Há uns anos, ouviam-se pessoas conversar sobre temas dos seus cursos. E entre si, com verdadeira curiosidade, com verdadeira entrega e até ainda alguma ilusão. A ilusão (não me venham cá com tangas), se em quantidades certas, é boa. Alguma ilusão faz com que a vida valha um bocadinho mais a pena. Agora, estes miúdos só falam como se fossem pessoas muito básicas e muito limitadas, estupidificadas pela televisão e que comem tudo o que a publicidade lhes vende, conversando, praticamente, apenas e só sobre programas televisivos de alto gabarito intelectual, nomeadamente o "Secret Story", da TVI, o "Peso Pesado", da SIC (e todas as séries da sua variante americana original, cujo nome, confesso, me escapa completamente), sobre as mais recentes adições ao elenco da maravilhosa telenovela teen "Morangos com Açúcar", da TVI, ou as estreias de telenovelas da Globo em horário de almoço, na SIC. Quando estes assuntos se gastam (demora imenso, mas, caramba!, por vezes lá sucede findar-se este assunto), fala-se sobre as malinhas de mão que se compraram na Mango, na Zara, na H&M ou noutra superfície dessas, os ténis "brutalíssimos" que se adquiriram na loja da Nike ou da Reef ou da Adidas, os sapatinhos de salto stilletto que custaram os olhos da cara. No raríssimo caso de até estes profundos assuntos se esgotarem (deus nosso senhor nos valha!), pode-se ainda discorrer sobre aquilo que hoje em dia passa por música, ou, em último caso, falar-se de como a secretaria da fcsh é horrível e disfuncional, e do quanto se odeia o professor x ou y, que é mau e dá más notas e não sabe dar a matéria. Convenhamos: falar dos professores (queixarmo-nos dos professores) não é propriamente falar sobre as matérias. Disso nunca se fala, é tema tabu naquele estabelecimento (creio que em vários, neste momento, se não mesmo em todos). Os professores podem não ser perfeitos, mas estamos numa universidade, já não é suposto aparecer um senhor ou uma senhora que nos façam a papinha toda. O aluno, na universidade, deve ser, por ele mesmo, interessado e investigar o que tem de investigar. Para além disso, é só estupidez natural dos alunos que o fazem, porque os docentes da fcsh são, perdoem-me a parcialidade, dos melhores que existem nas universidades portuguesas.

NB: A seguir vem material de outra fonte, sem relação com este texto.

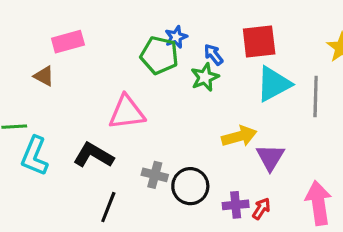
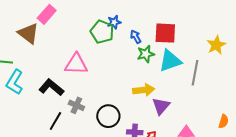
pink rectangle: (68, 42) -> (47, 14), turned -42
brown triangle: (44, 76) -> (28, 33), size x1.6
green star: (205, 77) -> (146, 54), moved
gray cross: (155, 175) -> (76, 105), moved

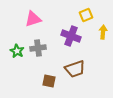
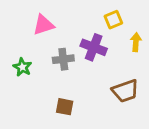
gray cross: (38, 48) -> (63, 59), moved
brown trapezoid: (75, 69) -> (125, 91), moved

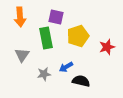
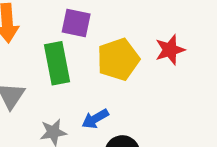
red star: (107, 47) -> (170, 50), moved

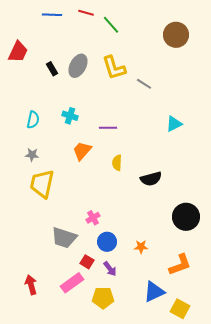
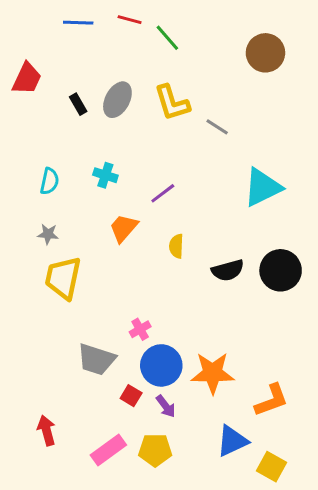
cyan triangle: (174, 124) -> (262, 187), size x1.6
purple line: (108, 128) -> (163, 193), turned -36
black circle: (186, 217) -> (281, 270), moved
blue circle: (107, 242) -> (161, 365), size x1.4
orange star: (141, 247) -> (213, 373), size x2.0
pink rectangle: (72, 283) -> (108, 450), moved

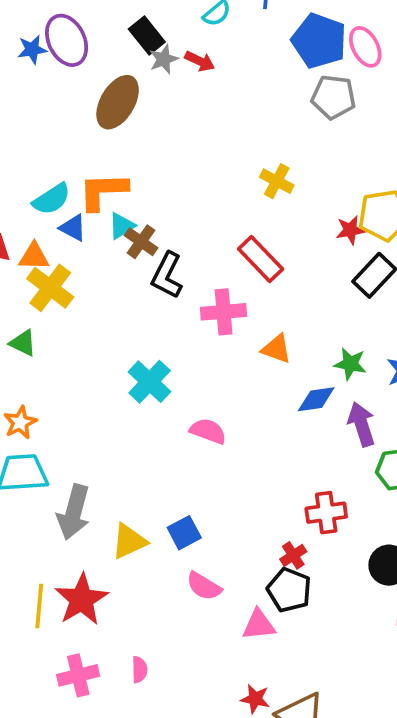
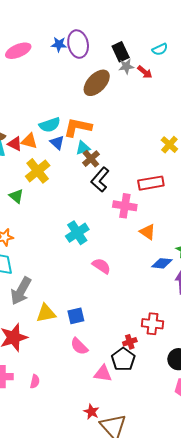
orange triangle: (34, 256) -> (29, 141), moved
red rectangle: (261, 259) -> (151, 183), turned -70

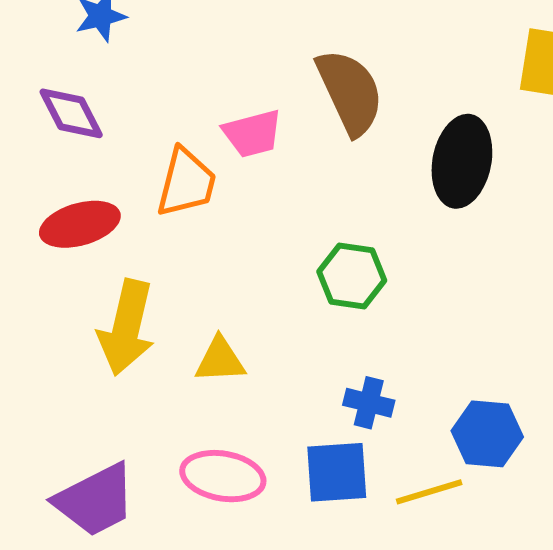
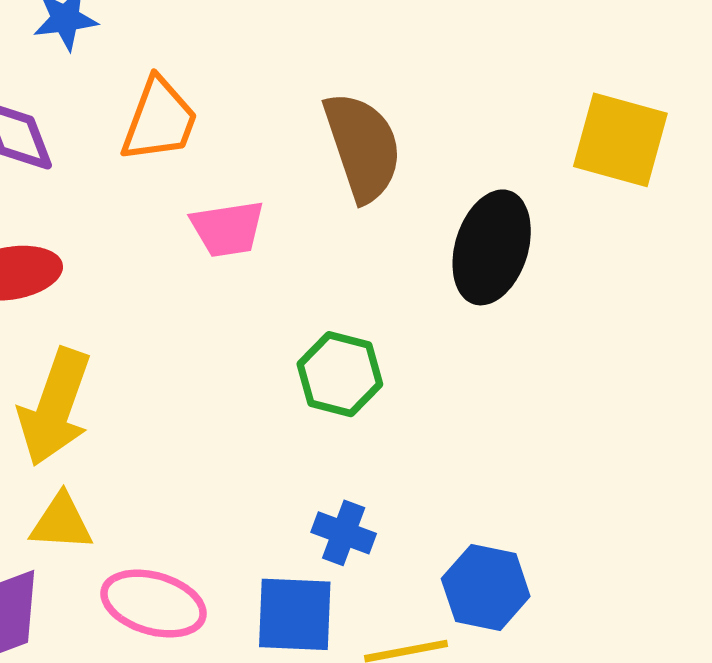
pink trapezoid: (252, 134) -> (228, 229), moved
orange trapezoid: (186, 183) -> (159, 120), moved
yellow triangle: (220, 360) -> (61, 522), moved

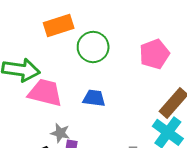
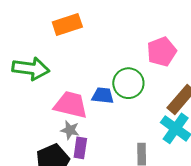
green circle: (93, 47) -> (128, 83), moved
pink trapezoid: (45, 93) -> (71, 105), moved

Enfim, esquecendo toda esta hecatombe confusa que a espéce em questão provoca em mim, digo, apenas, que, numa universidade, tudo bem, há tempo para conversas banais, "de café", sobre assuntos corriqueiros, mundanos, ordinários (no sentido mais etimologicamente correcto do termo), vulgares, etc. Faz falta desanuviar, de vez em quando, certamente, estou de acordo. Mas, bolas!, ao menos de vez em quando falem do curso, caros meninos e meninas que têm entrado nos últimos dois anos para a fcsh... por favor. Pode ser? Falem dos cursos em que estão. A sério. Interessem-se por eles. Falem de literatura ou de filosofia ou de música ou de história ou de arte ou de geografia ou de ciência política ou de antropologia ou de sociologia ou (inserir nome de curso existente na fcsh-unl) como se REALMENTE gostassem disso. Como se DE FACTO isso vos importasse ou interessasse para alguma coisa. Não peço sequer paixão pelos temas dos cursos, mas, ao menos, um mínimo de interesse. Todas as pessoas dos nossos cursos estão ali connosco porque, supostamente, gostamos todos daquele tema, logo, porque não aproveitar essas pessoas para falarmos de coisas que realmente interessem? Caso contrário, acho justificável criar-se uma licenciatura em estudos de Secret Story, um mestrado em Peso Pesado, um doutoramento em sapatos de salto alto e/ou uma pós-graduação em malas da Mango.

1 comment:

Nelson Luís Ribeiro said...

É realmente triste notar como a imbecilidade tomou conta das universidades! Para além desses programas televisivos existe ainda todo o mundo neo-fascista\nazi da praxe e do ritual académico. A hierarquia do estudante e o respeito pela tradição académica (afinal as tradições são para se manterem, podemos sempre matar uma criança para a nossa criação de pepinos prosperar no próximo ano...) e toda essa desfuncionalidade. Meu caro, não seria necessário sequer afirmar a minha posição de acordo com as tuas ideias (pois verifica-se o mesmo pelos inúmeros departamentos da Universidade de Évora) mas faço-o, pelo menos, para não te sentires só neste desencanto da humanidade, neste emiscuir da seriedade e mais grave tudo da inteligência. Um grande abraço.